In a later scene Karen plans a break in at the Schmidt Estate in hopes of finding her kidnapped son. She rubs two steaks with Nite Nite sleeping powder and heads for the estate. She throws the steaks over the estate wall to the patrolling dogs, where they eagerly devour the meat. After a short wait Karen easily scales the wall and trots by the dozing Dobermans. The steaks given to the dogs did not actually contain any type of drugs. The attack dogs were the ones who were given the steaks and then the more docile dogs replaced them. The dogs merely did a lay down, following their trainer's verbal commands. Two dobermans are also seen being walked on their leashes in one other scene.

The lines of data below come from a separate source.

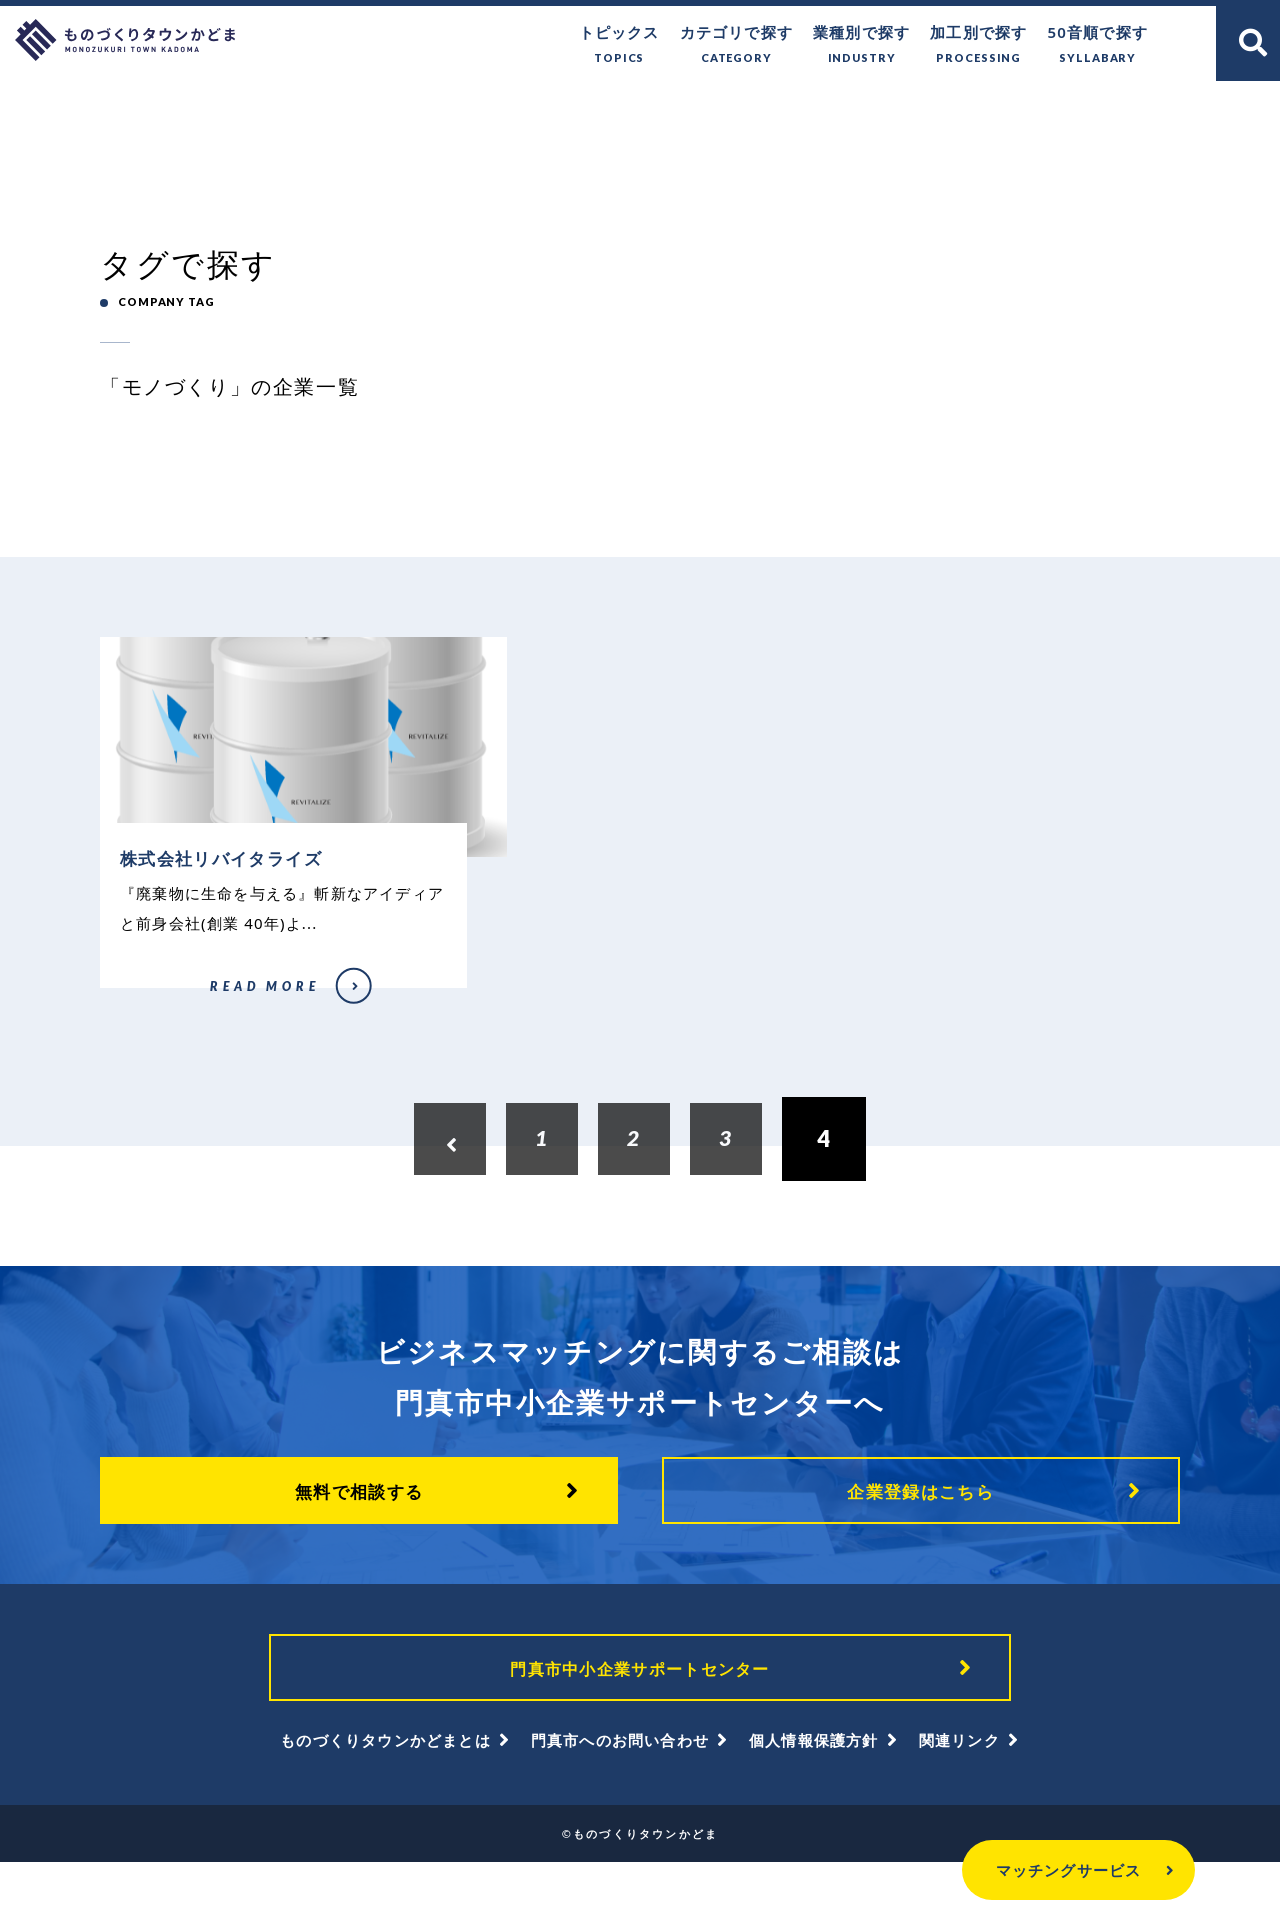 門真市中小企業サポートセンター (640, 1723)
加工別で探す (978, 45)
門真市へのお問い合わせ (620, 1802)
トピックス (619, 45)
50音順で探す (1097, 45)
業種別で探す (861, 45)
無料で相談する (359, 1541)
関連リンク (959, 1802)
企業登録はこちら (921, 1541)
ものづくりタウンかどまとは (385, 1802)
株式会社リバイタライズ (159, 1033)
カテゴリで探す (736, 45)
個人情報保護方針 (814, 1802)
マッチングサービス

Two tigers are present in three scenes as residents at the Schmidt Estate. In one scene Buckner's car crashes through the tiger's caged area. Dazed, he gets out of the car and starts to walk back towards the estate. He reaches the gate and realizes where he is. He turns around in time to see one of the tigers leaping right at him. This scene was shot in cuts. The tiger was not in the caged area when the car crashes through it, nor was the tiger and the actor ever in the area at the same time. The tiger merely jumped from the ground onto a short platform, following his trainers verbal commands, with food as a reward. The camera was angled underneath the tiger to make it appear as though the tiger was leaping upwards.